8. Nel caso di specie, dunque, il giudicato formatosi sulla sentenza che definì il giudizio di opposizione alla cartella notificata il 28 gennaio 2002, ad onta della portata letterale del suo dispositivo che contiene la sola declaratoria dell’obbligo di pagare la contribuzione pretesa per l’anno 1997, non può ritenersi giudicato di mero accertamento. Ciò in quanto gli effetti del parziale accoglimento dell’opposizione a cartella sono inevitabilmente quelli di una rideterminazione del credito previdenziale con sostituzione, quale nuovo titolo della pretesa dell’Istituto, della medesima sentenza alla originaria cartella.

9. Il parallelismo con la disciplina prevista dal codice di rito per il giudizio monitorio, peraltro, comporta che anche se risulta omessa la specificazione di tale effetto sostitutivo da parte della sentenza che ha definito l’opposizione a cartella, ciò resta del tutto irrilevante atteso che, a norma dell’art. 653 c.p.c., comma 2, se l’opposizione è accolta solo in parte il titolo esecutivo è costituito esclusivamente dalla sentenza.

10. In definitiva, il ricorso va rigettato. Le spese seguono la soccombenza nella misura indicata in dispositivo.

PQM

La Corte rigetta il ricorso; condanna la ricorrente al pagamento delle spese del giudizio di legittimità che liquida in Euro 14.000,00 per compensi, oltre ad Euro 200,00 per esborsi, spese forfetarie nella misura del 15% e spese accessorie di legge.
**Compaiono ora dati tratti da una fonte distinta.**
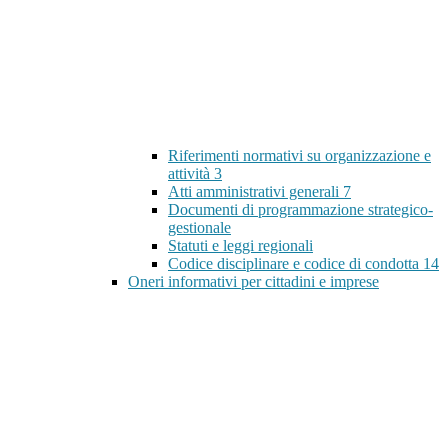
Riferimenti normativi su organizzazione e
attività
3
Atti amministrativi generali
7
Documenti di programmazione strategico-
gestionale
Statuti e leggi regionali
Codice disciplinare e codice di condotta
14
Oneri informativi per cittadini e imprese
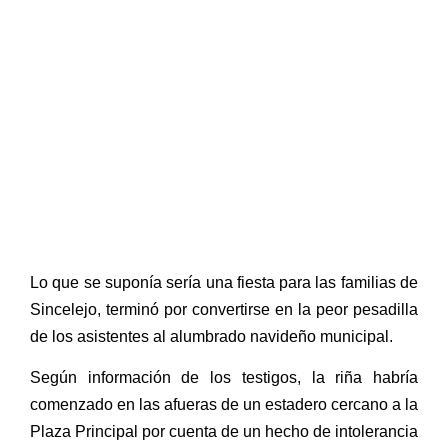
Lo que se suponía sería una fiesta para las familias de
Sincelejo, terminó por convertirse en la peor pesadilla
de los asistentes al alumbrado navideño municipal.
Según información de los testigos, la riña habría
comenzado en las afueras de un estadero cercano a la
Plaza Principal por cuenta de un hecho de intolerancia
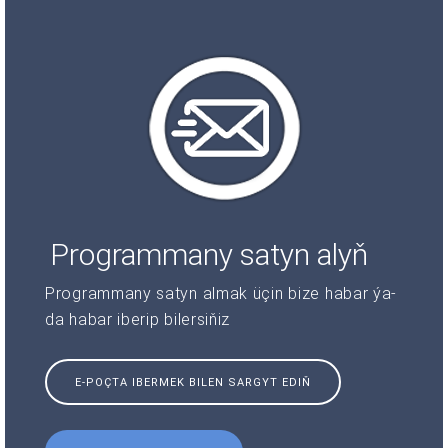
Programmany satyn alyň
Programmany satyn almak üçin bize habar ýa-
da habar iberip bilersiňiz
E-POÇTA IBERMEK BILEN SARGYT EDIŇ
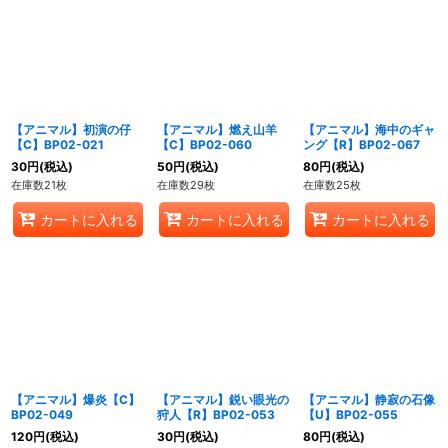
【アニマル】初演の仔
【アニマル】燃え山羊
【アニマル】海中のギャ
【C】BP02-021
【C】BP02-060
ング【R】BP02-067
30
円
(税込)
50
円
(税込)
80
円
(税込)
在庫数21枚
在庫数29枚
在庫数25枚
カートに入れる
カートに入れる
カートに入れる
【アニマル】爆炎【C】
【アニマル】鋭い眼光の
【アニマル】静寂の石像
BP02-049
狩人【R】BP02-053
【U】BP02-055
120
円
(税込)
30
円
(税込)
80
円
(税込)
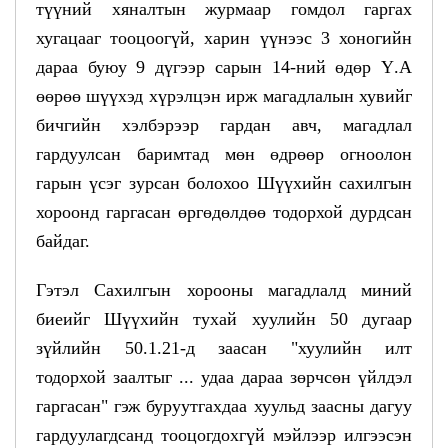
түүний хяналтын журмаар гомдол гаргах
хугацааг тооцоогүй, харин үүнээс 3 хоногийн
дараа буюу 9 дүгээр сарын 14-ний өдөр Ү.А
өөрөө шүүхэд хүрэлцэн ирж магадлалын хувийг
бичгийн хэлбэрээр гардан авч, магадлал
гардуулсан баримтад мөн өдрөөр огноолон
гарын үсэг зурсан болохоо Шүүхийн сахилгын
хороонд гаргасан өргөдөлдөө тодорхой дурдсан
байдаг.
Гэтэл Сахилгын хорооны магадлалд миний
биеийг Шүүхийн тухай хуулийн 50 дугаар
зүйлийн 50.1.21-д заасан "хуулийн илт
тодорхой заалтыг ... удаа дараа зөрчсөн үйлдэл
гаргасан" гэж буруутгахдаа хуульд заасны дагуу
гардуулагдсанд тооцогдохгүй мэйлээр илгээсэн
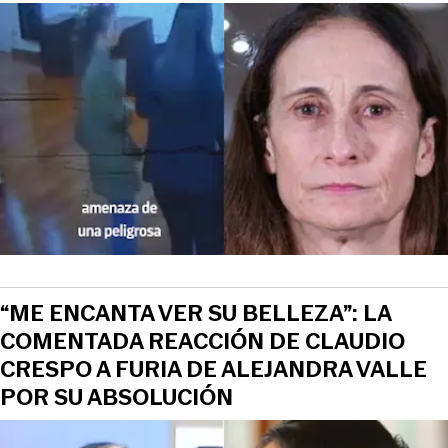
“ME ENCANTA VER SU BELLEZA”: LA
COMENTADA REACCIÓN DE CLAUDIO
CRESPO A FURIA DE ALEJANDRA VALLE
POR SU ABSOLUCIÓN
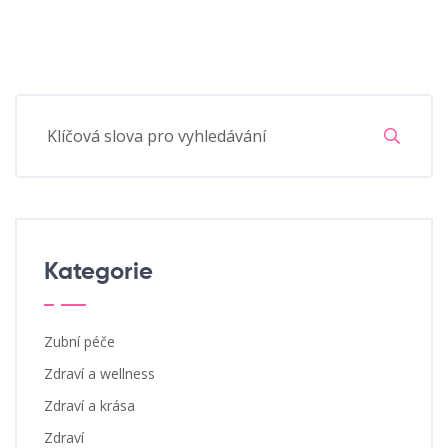
Kategorie
Zubní péče
Zdraví a wellness
Zdraví a krása
Zdraví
Ai sensi del D.P.R. n. 115 del 2002, art. 13, comma 1 quater, dà atto della sussistenza dei presupposti processuali per il versamento, da parte della ricorrente, dell’ulteriore importo a titolo di contributo unificato pari a quello, previsto per il ricorso, a norma dello stesso art. 13, comma 1 bis, ove dovuto.

Così deciso in Roma, il 18 novembre 2020.